Friday, January 19, 2007
Waynewood Elementary Students’ Proposal for State Fruit Introduced as Bills in Virginia General Assembly
Virginia Senator Toddy Puller and Delegate Kris Amundson have introduced bills in the Virginia General Assembly to name the Ginger Gold apple the state fruit of Virginia, acting on the suggestion of fourth grade students in Kate Norton’s 2005-06 class at Waynewood Elementary School. Waynewood Elementary School is a Fairfax County public school.
The bills are scheduled to be heard by committee; House Bill 1837 will be heard by the House Committee on Rules and Senate Bill 779 will be heard by the Senate Committee on Rules. Citizens can contact members of the House Committee on Rules by visiting http://leg1.state.va.us/cgi-bin/legp504.exe?071+com+H20 and members of the Senate Committee on Rules by visiting http://leg1.state.va.us/cgi-bin/legp504.exe?071+com+S10, and can also show their support by completing the survey at http://www.fcps.edu/WaynewoodES/. If the bills move successfully through the legislative process, the Ginger Gold apple will join other official state emblems including the state flower, tree, bird, and insect.
The Ginger Gold apple was first discovered in Nelson County, Virginia, after Hurricane Camille swept through the area in 1969, causing more than 100 deaths and millions of dollars in damage.

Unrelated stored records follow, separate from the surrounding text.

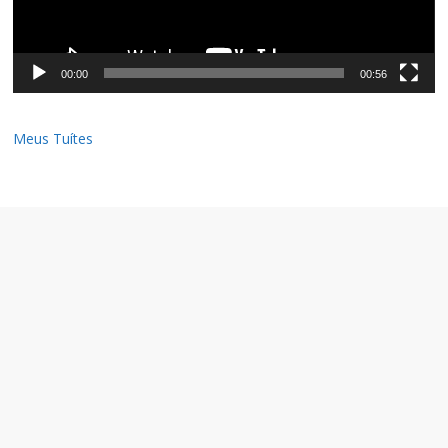
00:00
00:56
Meus Tuítes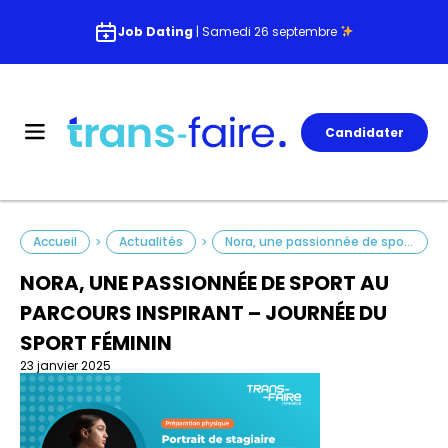
Job Dating
| Samedi 26 septembre
Candidater
Accueil
Actualités
Nora, une passionnée de sport au parcours inspirant – Journée du sport féminin
>
>
NORA, UNE PASSIONNÉE DE SPORT AU
PARCOURS INSPIRANT – JOURNÉE DU
SPORT FÉMININ
23 janvier 2025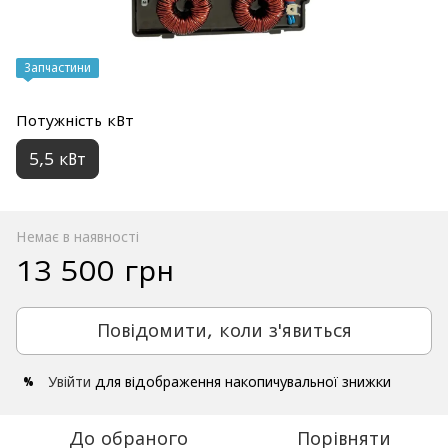
Запчастини
Потужність кВт
5,5 кВт
Немає в наявності
13 500 грн
Повідомити, коли з'явиться
Увійти
для відображення накопичувальної знижки
%
До обраного
Порівняти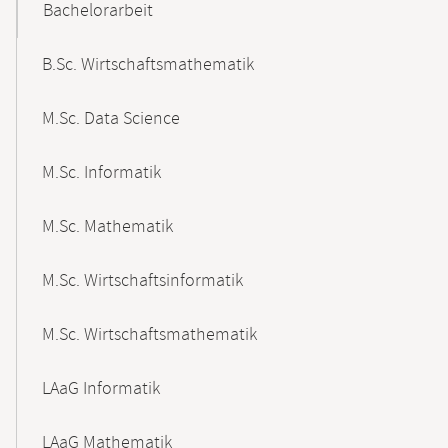
Bachelorarbeit
B.Sc. Wirtschaftsmathematik
M.Sc. Data Science
M.Sc. Informatik
M.Sc. Mathematik
M.Sc. Wirtschaftsinformatik
M.Sc. Wirtschaftsmathematik
LAaG Informatik
LAaG Mathematik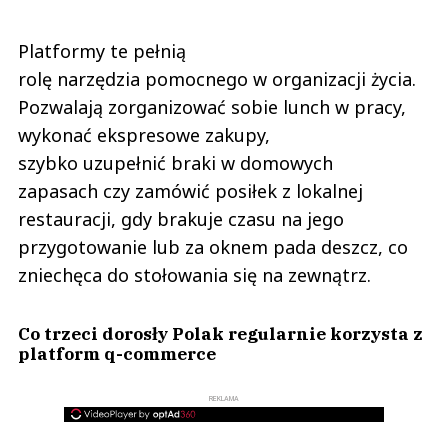
Platformy te pełnią
rolę narzędzia pomocnego w organizacji życia.
Pozwalają zorganizować sobie lunch w pracy,
wykonać ekspresowe zakupy,
szybko uzupełnić braki w domowych
zapasach czy zamówić posiłek z lokalnej
restauracji, gdy brakuje czasu na jego
przygotowanie lub za oknem pada deszcz, co
zniechęca do stołowania się na zewnątrz.
Co trzeci dorosły Polak regularnie korzysta z
platform q-commerce
REKLAMA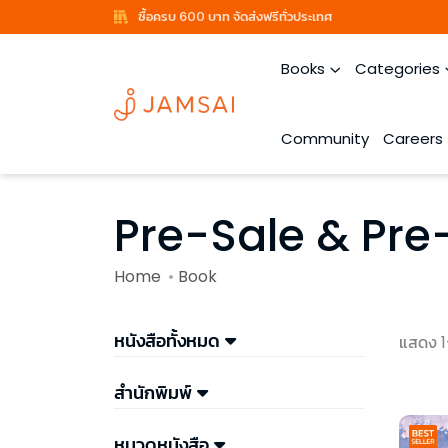
ซื้อครบ 600 บาท จัดส่งฟรีทั่วประเทศ
Books
Categories
Community
Careers
Pre-Sale & Pre
Home
Book
หนังสือทั้งหมด
แสดง 1
สำนักพิมพ์
หมวดหนังสือ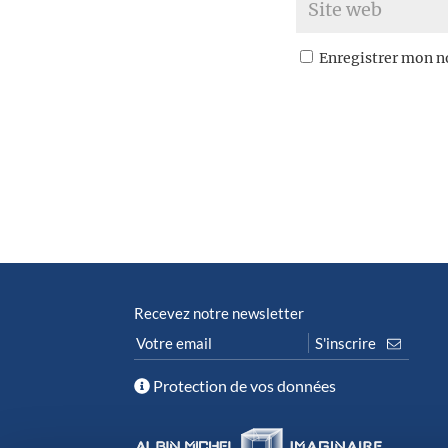
Enregistrer mon n
Recevez notre newsletter
Protection de vos données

When farmer Clyde Harvey began restoring and replanting his orchards, he discovered a young apple tree in a group of Winesap apple trees that exhibited different characteristics. This tree bore an early crop of golden apples with excellent taste. Harvey then had the new apple evaluated by a retired horticulturalist, who identified its parents as the Golden Delicious, Albemarle Pippin, and an unknown variety. Harvey propagated and planted a second generation of 100 trees and patented the new apple variety, named after his wife Ginger, in 1987. Specific information about the ginger gold apple can be found at http://www.virginiaapples.org/varieties/gingergold.html.
Norton’s 2005-06 class researched the topic extensively, using numerous criteria to narrow their choice for state fruit, including how the fruit would earn money for the state, how it would look on the state automobile license plates, and if it has historical significance in Virginia. Taste also played a role in the students’ decision. Norton’s 2006-07 class is following the progress of the bill and considering ideas for future legislation.